Die besten Lehrer sind Bücher, Hobbys und Enkelkinder
Für gesundes lebenslanges Lernen empfiehlt Beck drei Dinge: Bücher, Hobbys und Enke lkinder. „Die cleversten Menschen lesen selbst sehr viele Bücher“, sagt er. „Die Langsamkeit , die aufkommt, wenn man sich in ein Buch vertieft, ist sehr hilfreich.“ Wenn wir Bücher lesen, können wir uns tief in Themen eindenken und einfühlen. So lassen sich Informationen wunderbar verdauen und können nachhaltig gespeichert werden.

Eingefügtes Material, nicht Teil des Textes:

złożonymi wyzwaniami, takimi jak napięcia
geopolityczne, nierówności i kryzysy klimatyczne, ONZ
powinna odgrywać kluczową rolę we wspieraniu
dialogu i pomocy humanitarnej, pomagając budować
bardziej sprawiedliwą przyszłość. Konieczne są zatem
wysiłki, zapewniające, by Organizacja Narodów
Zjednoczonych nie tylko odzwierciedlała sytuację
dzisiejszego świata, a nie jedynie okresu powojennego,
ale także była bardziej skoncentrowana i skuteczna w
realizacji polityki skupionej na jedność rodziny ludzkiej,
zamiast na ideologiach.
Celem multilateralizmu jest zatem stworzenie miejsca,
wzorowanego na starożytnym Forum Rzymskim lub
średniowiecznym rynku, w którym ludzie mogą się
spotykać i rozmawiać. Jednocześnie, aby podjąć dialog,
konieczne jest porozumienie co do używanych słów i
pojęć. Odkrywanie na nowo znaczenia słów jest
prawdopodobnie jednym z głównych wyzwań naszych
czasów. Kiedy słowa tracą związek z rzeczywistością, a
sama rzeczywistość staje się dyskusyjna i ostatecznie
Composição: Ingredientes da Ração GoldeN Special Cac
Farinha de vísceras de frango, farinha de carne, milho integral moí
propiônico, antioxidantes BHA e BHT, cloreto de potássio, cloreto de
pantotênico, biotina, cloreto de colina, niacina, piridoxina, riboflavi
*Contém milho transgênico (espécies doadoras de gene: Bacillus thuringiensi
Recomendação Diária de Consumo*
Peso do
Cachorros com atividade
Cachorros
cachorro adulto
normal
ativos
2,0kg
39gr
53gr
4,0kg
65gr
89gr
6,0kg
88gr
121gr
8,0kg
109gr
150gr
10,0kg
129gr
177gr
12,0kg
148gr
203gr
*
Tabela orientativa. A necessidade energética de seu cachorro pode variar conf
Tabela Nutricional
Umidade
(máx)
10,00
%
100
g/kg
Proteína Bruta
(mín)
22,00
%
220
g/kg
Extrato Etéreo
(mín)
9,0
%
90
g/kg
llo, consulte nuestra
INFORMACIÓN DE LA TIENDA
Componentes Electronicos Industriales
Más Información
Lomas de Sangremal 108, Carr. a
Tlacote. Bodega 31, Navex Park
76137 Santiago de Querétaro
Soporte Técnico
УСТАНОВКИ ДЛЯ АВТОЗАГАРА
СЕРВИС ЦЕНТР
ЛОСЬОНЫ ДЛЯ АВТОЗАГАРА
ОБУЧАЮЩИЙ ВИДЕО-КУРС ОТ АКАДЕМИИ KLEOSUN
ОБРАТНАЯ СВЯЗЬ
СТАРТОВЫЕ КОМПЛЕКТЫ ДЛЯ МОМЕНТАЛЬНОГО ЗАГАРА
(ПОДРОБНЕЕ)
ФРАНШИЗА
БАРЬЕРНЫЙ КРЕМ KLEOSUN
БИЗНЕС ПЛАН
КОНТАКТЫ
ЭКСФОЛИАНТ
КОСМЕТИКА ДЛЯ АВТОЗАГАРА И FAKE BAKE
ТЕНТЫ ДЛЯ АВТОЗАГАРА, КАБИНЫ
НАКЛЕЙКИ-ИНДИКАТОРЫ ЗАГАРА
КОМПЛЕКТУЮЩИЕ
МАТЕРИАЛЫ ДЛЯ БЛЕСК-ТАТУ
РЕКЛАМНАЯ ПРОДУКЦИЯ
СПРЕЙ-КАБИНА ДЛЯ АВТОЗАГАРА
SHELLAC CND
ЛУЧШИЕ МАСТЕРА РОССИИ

Auch Hobbys hält der Neurowissenschaftler für ausgesprochen hilfreich. „Wenn wir uns in Ruhe einer Sache widmen, die wir gern mögen, können sich Informationen und Erfahrungen in uns setzen und gut verarbeitet werden. Die Nervennetzwerke werden so nach und nach aktiviert. In Ruhe, das ist wichtig.“ Ob wir kochen, backen oder im Wald spazieren gehen, Sport treiben, angeln oder Briefmarken sortieren – jede Handlung, die wir mit voller Hingabe tun, ist eine Wohltat für unser geistiges System. Zwischendurch brauchen wir dann neue Impulse und andere Blickwinkel, um unser Gehirn zu aktivieren. „Enkel sind wunderbare Lernbegleiter“, sagt der Fachmann, „und gehen Sie unter Leute, tun Sie das, worauf Sie Lust haben!“ Kinder lehren uns die Neugier, die Hingabe an den Moment und das Staunen über neue Erfahrungen. Aber auch Besuche im Theater, Kino, Gespräche, Ausflüge und Reisen sind gute Impulsgeber. „Jeder Ortswechsel bedeutet einen Wechsel der Perspektive“, sagt Beck. „Und das ist gut für den Verstand. Genauso wie die Bewegung an sich, denn die regt den Stoffwechsel an.“
Wenn wir also geistig fit bleiben wollen, dürfen wir uns neuen Erfahrungen und Erkenntnissen nicht verschließen. Im Gegenteil, wir müssen ihnen Platz in unserem Leben einräumen und auf sie zugehen. „Gutes Lernen ist ein bisschen wie Blumengießen: immer ein bisschen, in Etappen, mit Pausen – so kann alles aufgenommen werden und man kann ein Verständnis für die Dinge entwickeln“, erläutert Dr. Henning Beck. Auch dass Sie sich Zeit genommen haben, diesen Artikel zu lesen, dürfte Ihrem Gehirn gutgetan haben.